OHDSI Home | Forums | Wiki | Github

Shiny App for OMOP Query Library


#7

Hi Peter, this sounds like an interesting project, I’d like to help.


(Michael Wichers) #8

Hello, I would enjoy to get involved with this too. Please include me on this. Thank you!


(Martijn Schuemie) #9

Making the app is easy. I propose creating a new Shiny app that borrows heavily from the SqlRender app. The app can live in a subfolder of the OMOP-Queries repo, from where it can be deployed to the OHDSI Shiny server.

The hard part will be to transform the OMOP-Queries repo into something machine-readable. Currently, the repo contains a list of file folders with Microsoft Word documents with uninformative names (e.g. General\G01.docx). My proposal for reformatting this is:

  1. Change the name of the repo to adhere to developer guidelines, e.g. ‘OmopQueries’. While we’re at it, maybe give it a more meaningful name, like ‘StandardCdmQueries’, or ‘SharedCdmQueries’?

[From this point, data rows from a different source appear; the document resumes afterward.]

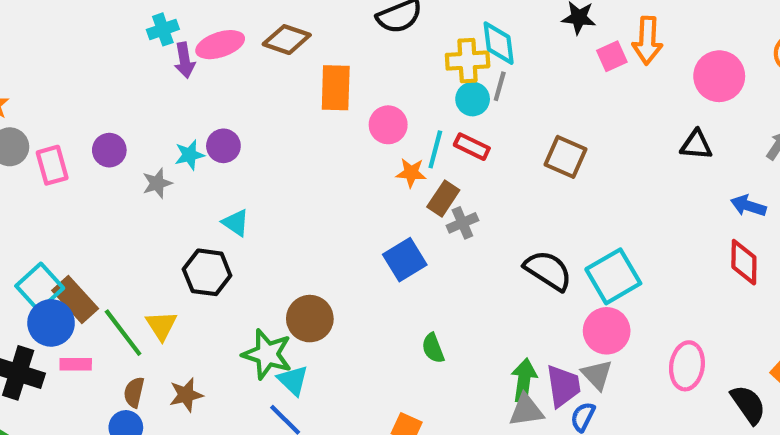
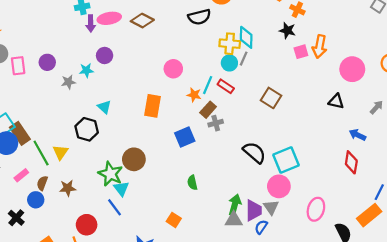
orange rectangle: (336, 88) -> (153, 106), moved
pink circle: (388, 125) -> (173, 69), moved
purple circle: (223, 146) -> (105, 55), moved
pink rectangle: (76, 364) -> (21, 175), moved, turned -48

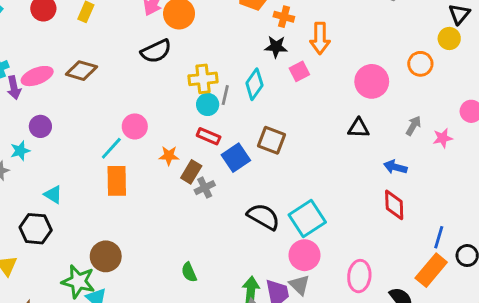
cyan diamond: (246, 37) -> (254, 84), moved, turned 45
orange arrow: (320, 47) -> (320, 38), moved
cyan line: (208, 85) -> (111, 148), moved, turned 30
blue square: (185, 137) -> (236, 158), moved

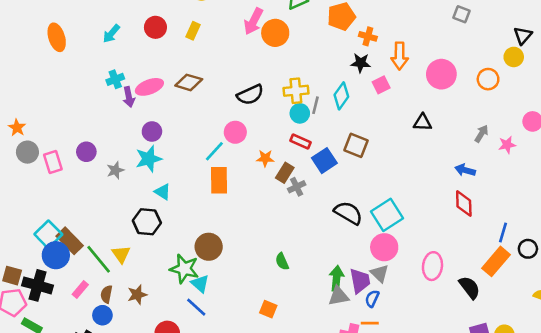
black semicircle: (156, 51) -> (250, 95), moved
pink circle: (372, 81) -> (441, 74), moved
black triangle: (359, 128) -> (423, 122), moved
cyan star: (20, 151) -> (149, 159), moved, size x1.5

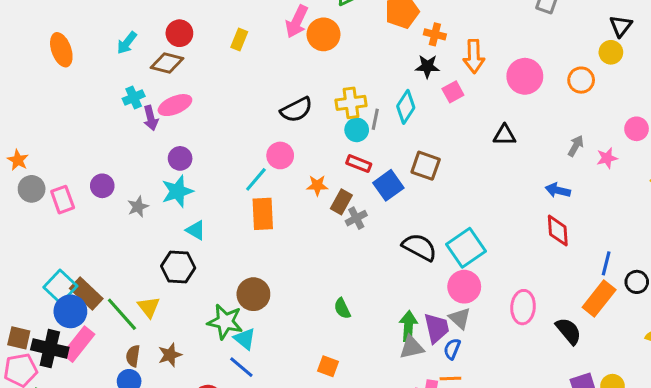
yellow rectangle: (193, 31) -> (239, 40), moved
brown diamond: (189, 82) -> (167, 63), moved
pink rectangle: (80, 290) -> (79, 344), moved, size x1.6

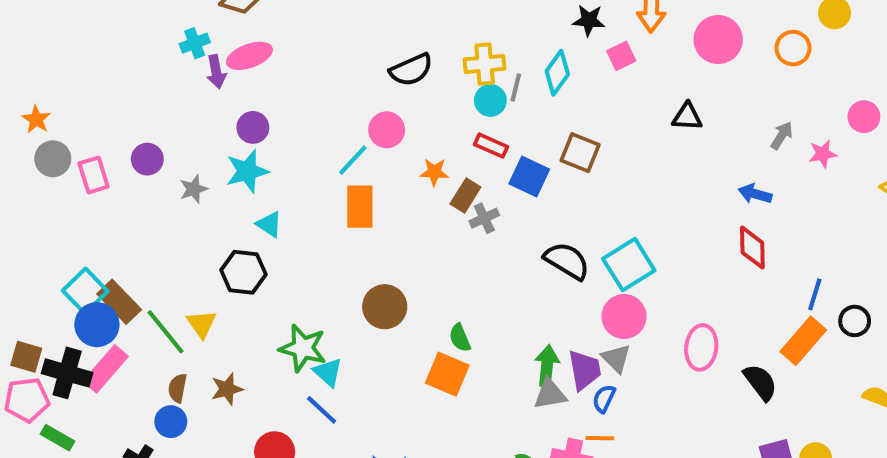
blue square: (388, 185) -> (529, 176), turned -32
brown circle: (253, 294) -> (385, 307), moved
orange square: (328, 366) -> (447, 374), moved, size x1.5

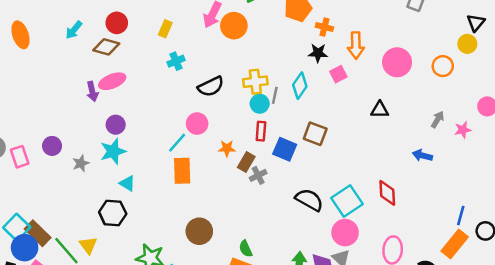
cyan cross: (195, 43) -> (176, 61), moved
red rectangle: (491, 146) -> (261, 131), turned 72
red diamond: (752, 248) -> (387, 193), moved

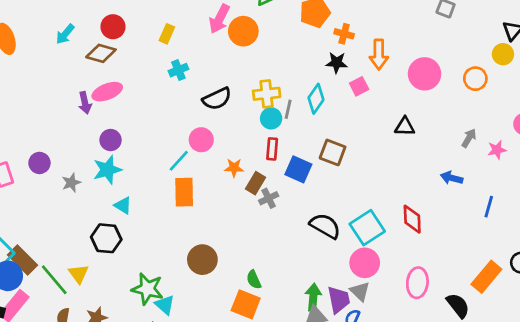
blue line: (461, 215) -> (489, 207), moved

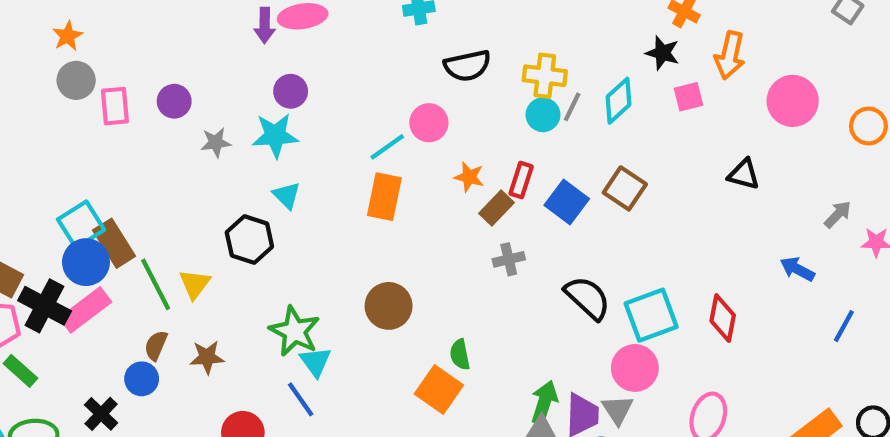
red rectangle: (272, 149) -> (521, 180), moved
gray cross: (269, 198) -> (509, 259), moved

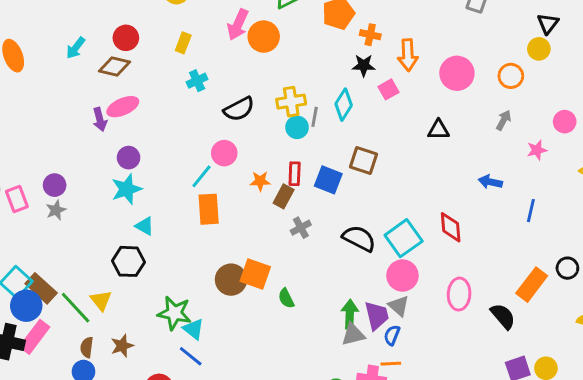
gray star: (216, 142) -> (56, 210), moved
gray arrow: (838, 214) -> (504, 120), moved
orange square: (439, 389) -> (255, 274), moved

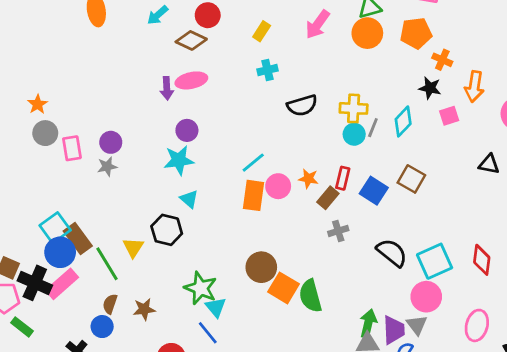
orange circle: (264, 37) -> (367, 33), moved
pink circle: (224, 153) -> (278, 186), moved
orange square: (255, 274) -> (284, 288), moved
green semicircle: (286, 298) -> (310, 296), size x1.6
yellow triangle: (101, 300) -> (133, 247), moved

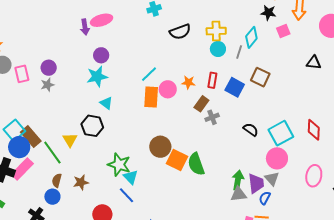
gray line: (373, 128) -> (239, 52), moved
brown rectangle: (328, 198) -> (201, 104), moved
black semicircle: (392, 253) -> (251, 130), size x0.7

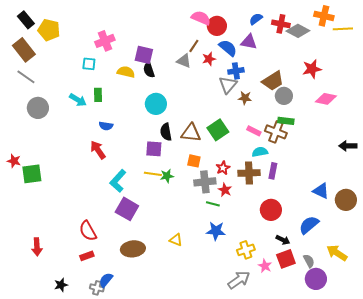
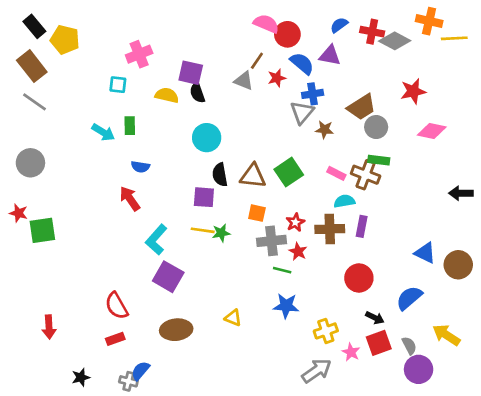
gray circle: (38, 108) -> (30, 163), moved

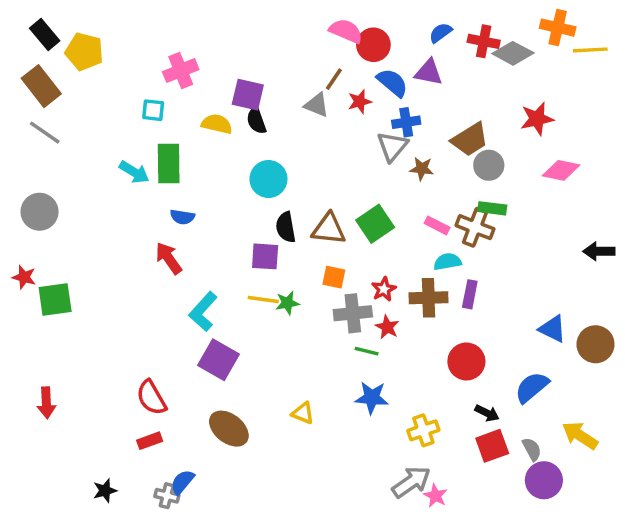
green rectangle: (130, 126) -> (169, 164), size x1.6
red arrow: (49, 327) -> (46, 403), moved
brown ellipse: (176, 330) -> (229, 429), turned 44
pink star: (351, 352) -> (435, 496), moved

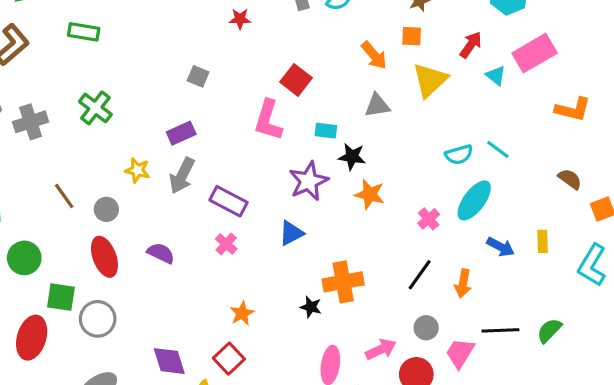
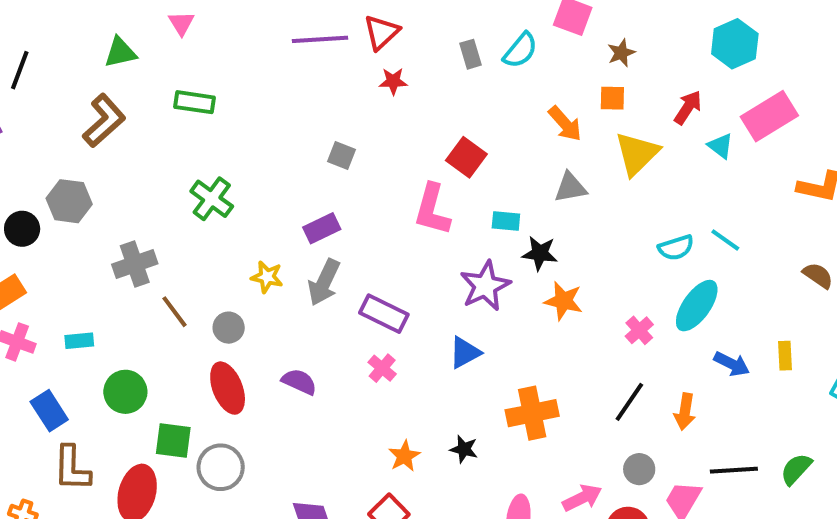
gray cross: (31, 122) -> (135, 264), moved
black star: (311, 307) -> (464, 449), moved

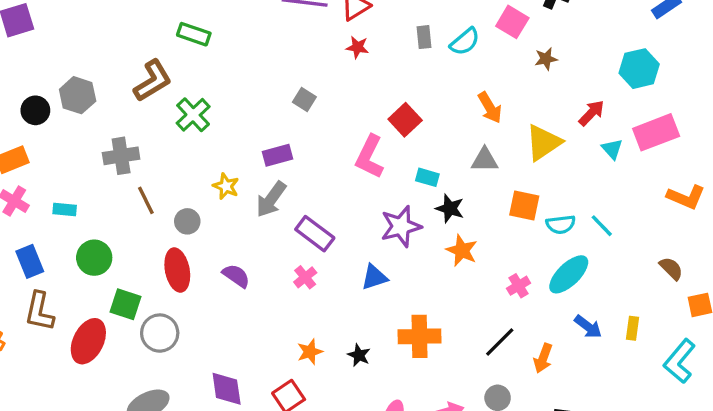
orange square: (612, 98) -> (524, 205), moved, size x1.4
brown L-shape: (104, 121) -> (153, 81), moved

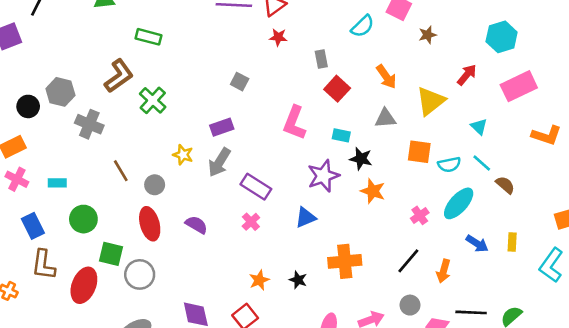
gray rectangle: (424, 37) -> (321, 59), moved
red square: (405, 120) -> (337, 89), moved
cyan triangle: (612, 149) -> (479, 127), moved
gray cross: (121, 156) -> (89, 124), moved, turned 36
brown semicircle: (671, 268) -> (505, 185), moved

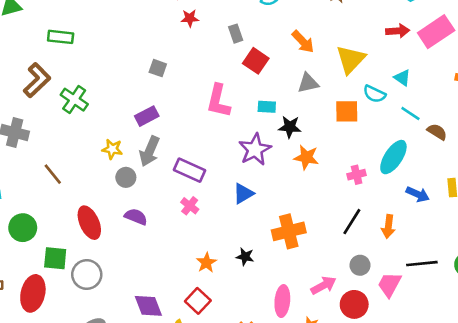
red arrow: (467, 75) -> (398, 31), moved, turned 55
cyan semicircle: (449, 165) -> (374, 94), moved, turned 45
gray circle: (155, 185) -> (126, 177), moved
pink cross: (420, 215) -> (357, 175), turned 30

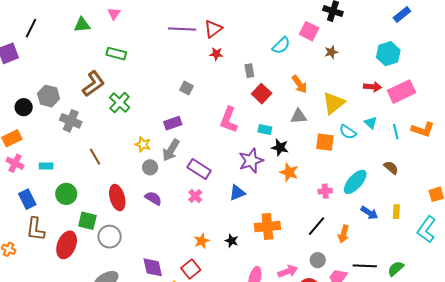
cyan line: (410, 113) -> (396, 132), moved, turned 35

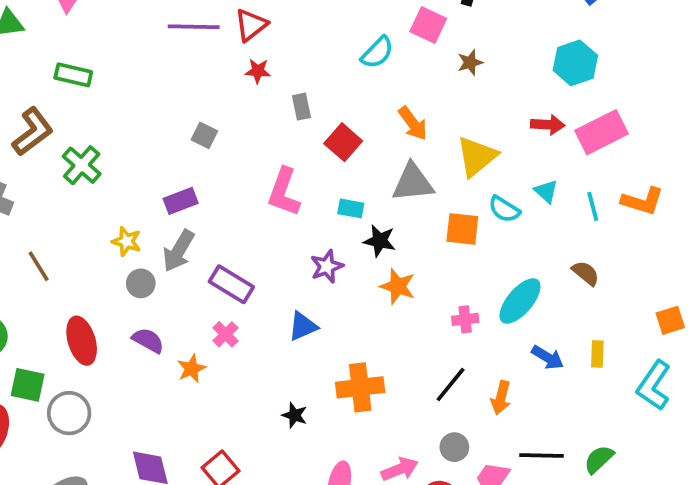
gray rectangle: (249, 71) -> (301, 107), moved
gray triangle: (299, 116) -> (413, 182), size x1.4
purple star: (251, 161) -> (327, 266), size x0.7
orange star: (202, 241) -> (191, 369), moved

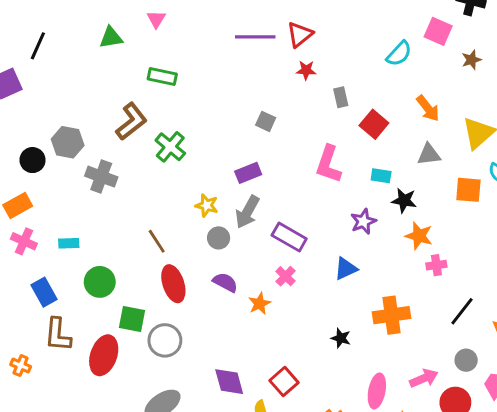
gray triangle: (413, 182) -> (429, 154), size x0.7
brown line: (39, 266) -> (157, 241), moved
pink cross: (465, 319) -> (436, 265), moved

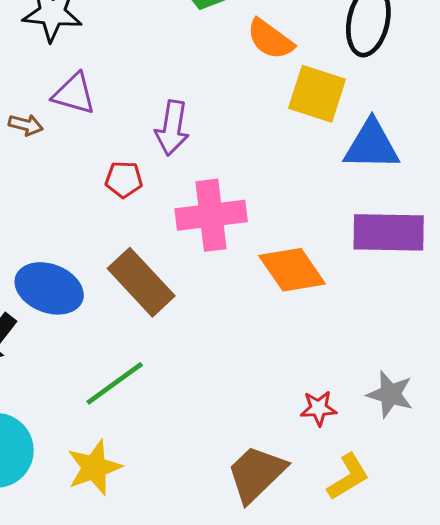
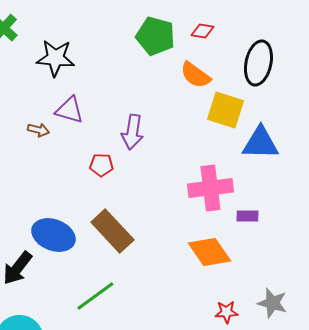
pink cross: (211, 215) -> (210, 188), moved
purple rectangle: (389, 232) -> (247, 216), moved, size x0.5
orange diamond: (292, 270) -> (209, 252), moved

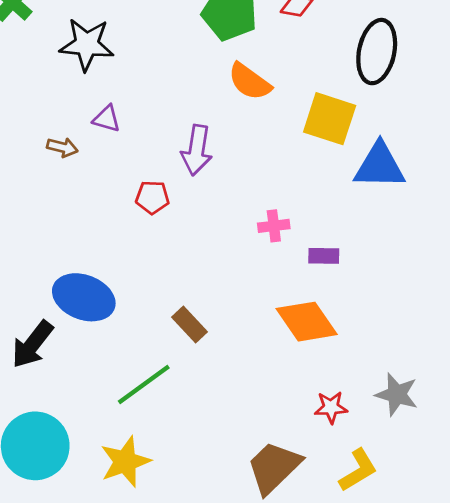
orange semicircle: (195, 75) -> (250, 82), moved
purple triangle: (69, 110) -> (107, 119), size x0.7
pink cross: (210, 188) -> (274, 226), moved, size x0.5
purple rectangle: (247, 216) -> (324, 256), moved
brown rectangle: (112, 231) -> (190, 324), moved, size x0.6

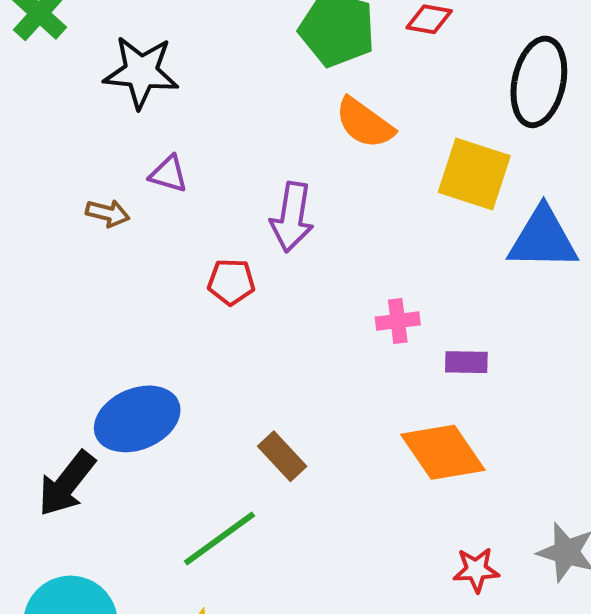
blue ellipse: (84, 297) -> (137, 419), turned -44

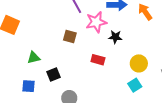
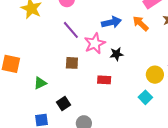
green triangle: (34, 58) -> (40, 83), moved
yellow circle: (139, 63) -> (155, 75), moved

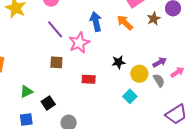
blue arrow: (111, 22) -> (96, 22), turned -90
black star: (116, 54) -> (119, 62), moved
green triangle: (40, 83) -> (26, 91), moved

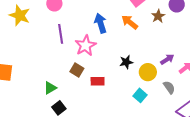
purple line: (55, 29) -> (61, 34), turned 36
brown square: (56, 62) -> (77, 70), moved, turned 32
gray semicircle: (159, 80) -> (169, 87), moved
green triangle: (26, 91) -> (50, 88), moved

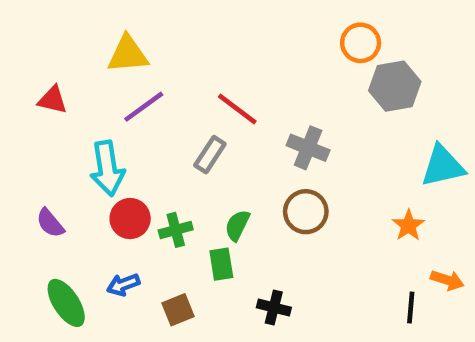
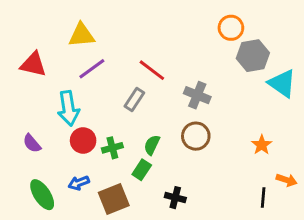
red triangle: (52, 100) -> (33, 64), size x1.4
cyan triangle: (443, 166) -> (282, 83), moved, turned 48
green rectangle: (221, 264) -> (142, 170), turned 42
brown square: (178, 310) -> (114, 199), size x1.5

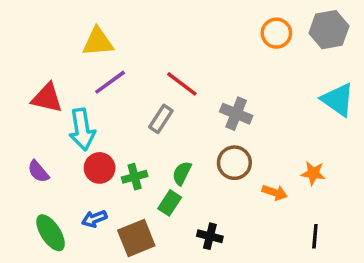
gray hexagon: (253, 56) -> (329, 30), moved
red triangle: (33, 64) -> (47, 98), moved
orange star: (262, 145) -> (313, 173), turned -30
orange arrow: (287, 180) -> (275, 192), moved

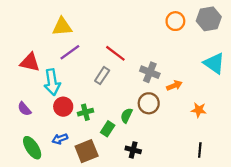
green semicircle: (182, 173) -> (127, 116), moved
orange arrow: (275, 192) -> (174, 86), moved, turned -40

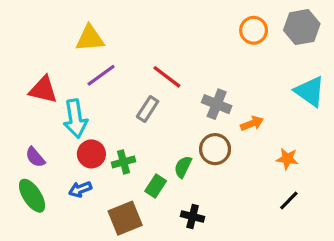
blue arrow: (60, 139) -> (80, 189), moved
green ellipse: (32, 148) -> (32, 196), moved
black line: (200, 150) -> (289, 200), moved, turned 40

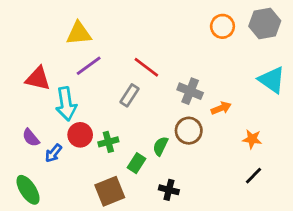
blue arrow: (80, 189) -> (53, 153), moved, turned -30
green ellipse: (32, 196) -> (28, 190), moved

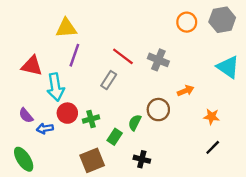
purple line: (89, 66) -> (74, 55), turned -35
gray cross: (190, 91) -> (158, 60), moved
blue arrow: (53, 153) -> (45, 128), turned 42

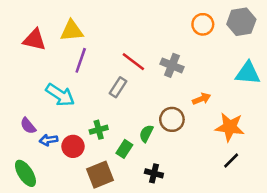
red triangle: (32, 66) -> (34, 40), moved
cyan triangle: (228, 67) -> (248, 73), turned -30
cyan arrow: (56, 87) -> (60, 95), turned -48
red circle: (67, 113) -> (73, 146), moved
orange star: (212, 117) -> (230, 127), size x1.6

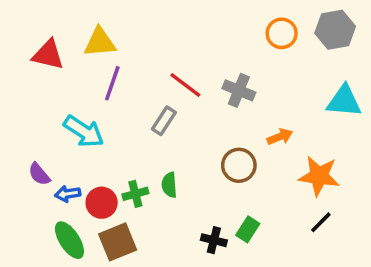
green cross: (99, 130) -> (135, 194), moved
green semicircle: (146, 134) -> (169, 185), moved, turned -30
green rectangle: (124, 149) -> (248, 229), moved
green ellipse: (25, 173) -> (69, 240), moved
brown square: (100, 175) -> (118, 242), moved

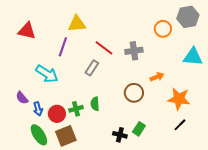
orange circle: (282, 33) -> (163, 29), moved
yellow triangle: (100, 42) -> (77, 24), moved
gray cross: (239, 90) -> (134, 51), turned -30
blue arrow: (68, 194) -> (38, 109), turned -96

  2. Reorganize the folder structure to match domain names. So instead of having the ‘condition’, ‘condition era’, and ‘condition occurrence’ folders, just have a ‘condition’ folder. Also, I prefer to get rid of spaces, because this might cause trouble on some platforms, so ‘observation_period’ instead of ‘Observation Period’.

  3. Choose some standard machine-readable representation for the content. Ideal for a machine would be json, although markdown has the advantage of being machine-readable and will render nicely in Github as well. If we go with markdown, we’ll simply have to specify standard sections that all files will need to adhere to, like ‘Title’, ‘Description’, ‘SQL’, ‘Input’, ‘Output’, ‘Sample output record’. Instead of having a single file per domain as already done here, I would have one index file per domain, and separate files per query.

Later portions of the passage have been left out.